§ AIM OF THE TASK:
Below are records with pictures; copy word for word only the lines between the line with "#Μέση Ανατολή" and the line with "в любых банкоматах", inclusive, and drop the pictures.

BEGIN RECORDS SHOWN

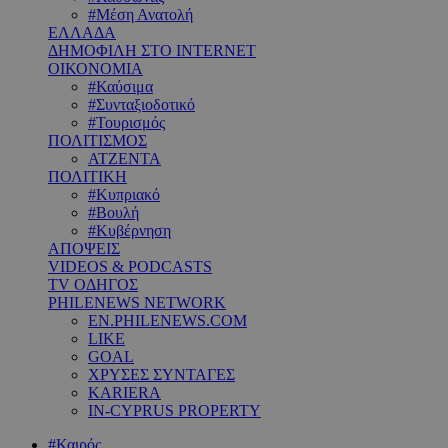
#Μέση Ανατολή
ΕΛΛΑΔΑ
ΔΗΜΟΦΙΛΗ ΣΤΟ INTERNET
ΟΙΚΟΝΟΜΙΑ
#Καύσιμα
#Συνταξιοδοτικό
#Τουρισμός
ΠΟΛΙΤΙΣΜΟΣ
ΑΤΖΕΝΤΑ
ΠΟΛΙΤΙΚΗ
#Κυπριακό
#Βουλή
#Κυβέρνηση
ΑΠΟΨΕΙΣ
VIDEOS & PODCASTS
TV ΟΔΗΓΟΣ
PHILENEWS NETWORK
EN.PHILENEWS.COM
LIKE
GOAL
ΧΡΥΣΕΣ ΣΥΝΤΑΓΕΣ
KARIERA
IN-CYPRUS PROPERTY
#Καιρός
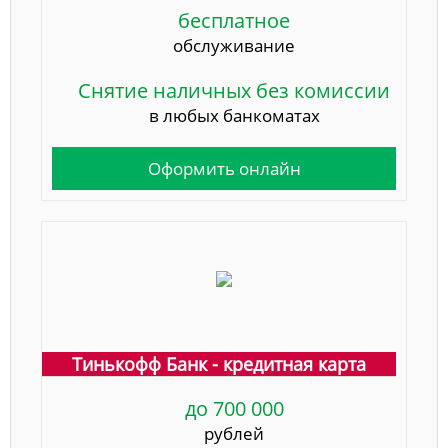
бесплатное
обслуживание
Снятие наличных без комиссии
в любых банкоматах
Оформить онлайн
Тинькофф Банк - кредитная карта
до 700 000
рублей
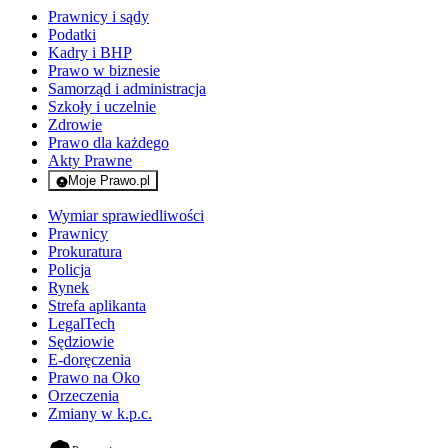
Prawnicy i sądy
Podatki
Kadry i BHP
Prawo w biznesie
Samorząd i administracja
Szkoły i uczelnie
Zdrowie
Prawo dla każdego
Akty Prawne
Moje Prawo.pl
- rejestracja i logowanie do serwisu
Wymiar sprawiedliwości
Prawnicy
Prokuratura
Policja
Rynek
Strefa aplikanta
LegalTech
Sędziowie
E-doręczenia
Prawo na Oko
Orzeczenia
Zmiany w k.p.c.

END RECORDS SHOWN
BEGIN RECORDS SHOWN

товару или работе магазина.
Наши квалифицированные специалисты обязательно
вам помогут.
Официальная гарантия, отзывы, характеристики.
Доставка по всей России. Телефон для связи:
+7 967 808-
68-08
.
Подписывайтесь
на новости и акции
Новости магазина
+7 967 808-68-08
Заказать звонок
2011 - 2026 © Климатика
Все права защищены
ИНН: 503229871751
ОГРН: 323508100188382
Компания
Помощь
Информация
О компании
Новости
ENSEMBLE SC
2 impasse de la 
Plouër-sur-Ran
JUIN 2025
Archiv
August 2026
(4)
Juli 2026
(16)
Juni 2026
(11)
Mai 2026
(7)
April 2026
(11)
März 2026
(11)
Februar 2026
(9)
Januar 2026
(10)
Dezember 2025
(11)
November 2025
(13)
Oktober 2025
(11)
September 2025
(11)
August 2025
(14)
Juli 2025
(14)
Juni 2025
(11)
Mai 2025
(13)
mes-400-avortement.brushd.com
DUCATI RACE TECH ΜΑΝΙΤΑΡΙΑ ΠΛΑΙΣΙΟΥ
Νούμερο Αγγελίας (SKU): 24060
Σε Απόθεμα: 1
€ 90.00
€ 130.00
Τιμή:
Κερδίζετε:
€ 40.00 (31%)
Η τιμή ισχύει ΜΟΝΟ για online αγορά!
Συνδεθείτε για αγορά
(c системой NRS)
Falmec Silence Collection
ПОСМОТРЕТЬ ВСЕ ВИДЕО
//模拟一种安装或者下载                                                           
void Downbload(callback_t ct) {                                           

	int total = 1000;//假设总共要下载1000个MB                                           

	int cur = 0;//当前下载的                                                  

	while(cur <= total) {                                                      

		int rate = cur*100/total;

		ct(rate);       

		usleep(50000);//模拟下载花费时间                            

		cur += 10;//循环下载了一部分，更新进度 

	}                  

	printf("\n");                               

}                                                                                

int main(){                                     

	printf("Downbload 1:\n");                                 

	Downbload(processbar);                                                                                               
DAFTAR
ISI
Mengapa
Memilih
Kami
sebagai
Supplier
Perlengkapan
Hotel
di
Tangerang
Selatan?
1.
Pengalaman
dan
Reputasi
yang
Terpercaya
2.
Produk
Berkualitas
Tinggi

END RECORDS SHOWN
BEGIN RECORDS SHOWN

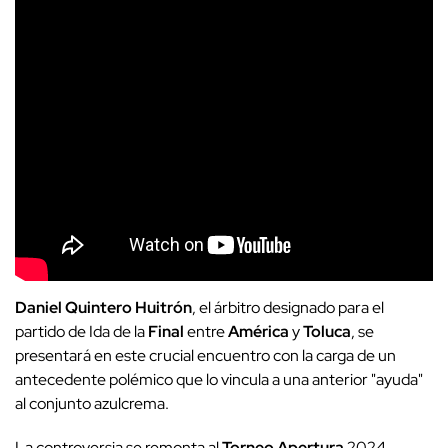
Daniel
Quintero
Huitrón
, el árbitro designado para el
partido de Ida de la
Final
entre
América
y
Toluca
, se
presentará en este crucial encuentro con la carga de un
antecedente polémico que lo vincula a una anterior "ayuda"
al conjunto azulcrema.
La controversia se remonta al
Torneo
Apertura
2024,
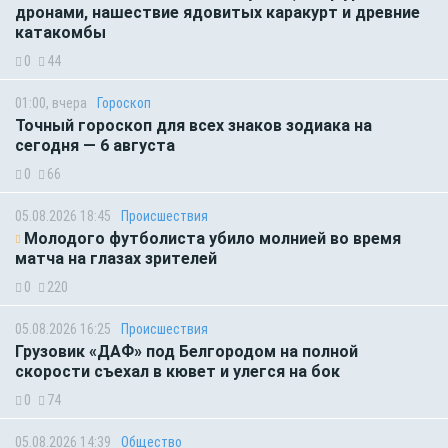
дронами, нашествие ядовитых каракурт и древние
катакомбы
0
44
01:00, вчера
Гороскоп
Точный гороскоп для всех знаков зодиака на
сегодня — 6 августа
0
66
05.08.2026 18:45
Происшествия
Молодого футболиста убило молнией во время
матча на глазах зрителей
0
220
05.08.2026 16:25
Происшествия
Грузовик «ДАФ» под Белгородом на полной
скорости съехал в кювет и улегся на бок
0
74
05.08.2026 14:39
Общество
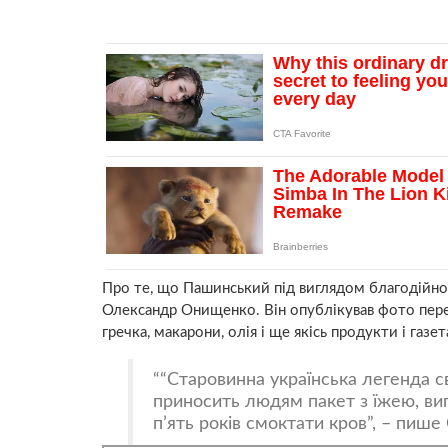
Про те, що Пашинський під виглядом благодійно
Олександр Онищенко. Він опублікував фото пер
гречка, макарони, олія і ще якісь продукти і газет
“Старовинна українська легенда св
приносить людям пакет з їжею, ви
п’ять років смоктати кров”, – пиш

END RECORDS SHOWN

§ SOLUTION TO THE PROBLEM:
#Μέση Ανατολή
ΕΛΛΑΔΑ
ΔΗΜΟΦΙΛΗ ΣΤΟ INTERNET
ΟΙΚΟΝΟΜΙΑ
#Καύσιμα
#Συνταξιοδοτικό
#Τουρισμός
ΠΟΛΙΤΙΣΜΟΣ
ΑΤΖΕΝΤΑ
ΠΟΛΙΤΙΚΗ
#Κυπριακό
#Βουλή
#Κυβέρνηση
ΑΠΟΨΕΙΣ
VIDEOS & PODCASTS
TV ΟΔΗΓΟΣ
PHILENEWS NETWORK
EN.PHILENEWS.COM
LIKE
GOAL
ΧΡΥΣΕΣ ΣΥΝΤΑΓΕΣ
KARIERA
IN-CYPRUS PROPERTY
#Καιρός
бесплатное
обслуживание
Снятие наличных без комиссии
в любых банкоматах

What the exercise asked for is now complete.